Journal of Geophysical Research | 2016
Junhua Liu; Jose M. Rodriguez; Anne M. Thompson; Jennifer A. Logan; Anne R. Douglass; Mark A. Olsen; Stephen D. Steenrod; Françoise Posny
Observations from long-term ozonesonde measurements show robust variations and trends in the evolution of ozone in the middle and upper troposphere over Réunion Island (21.1°S, 55.5°E) in June-August. Here we examine possible causes of the observed ozone variation at Réunion Island using hindcast simulations by the stratosphere-troposphere Global Modeling Initiative chemical transport model (GMI-CTM) for 1992-2014, driven by assimilated Modern-Era Retrospective Analysis for Research and Applications (MERRA) meteorological fields. Réunion Island is at the edge of the subtropical jet, a region of strong stratospheric-tropospheric exchange (STE). Our analysis implies that the large interannual variation (IAV) of upper tropospheric ozone over Réunion is driven by the large IAV of the stratospheric influence.

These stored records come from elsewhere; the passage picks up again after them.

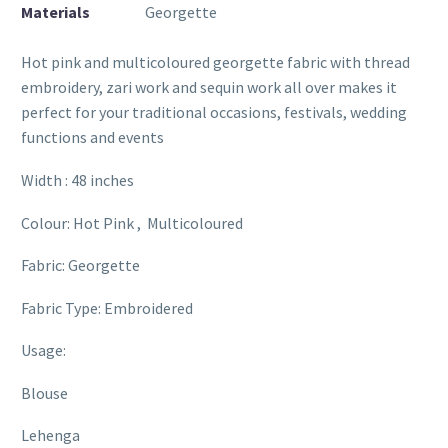
Materials
Georgette
Hot pink and multicoloured georgette fabric with thread
embroidery, zari work and sequin work all over makes it
perfect for your traditional occasions, festivals, wedding
functions and events
Width : 48 inches
Colour: Hot Pink , Multicoloured
Fabric: Georgette
Fabric Type: Embroidered
Usage:
Blouse
Lehenga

The IAV of the large-scale, quasi-horizontal wind patterns also contributes to the IAV of ozone in the upper troposphere. Comparison to a simulation with constant emissions indicates that increasing emissions do not lead to the maximum trend in the middle and upper troposphere over Réunion during austral winter implied by the sonde data. The effects of increasing emission over southern Africa are limited to the lower troposphere near the surface in August - September.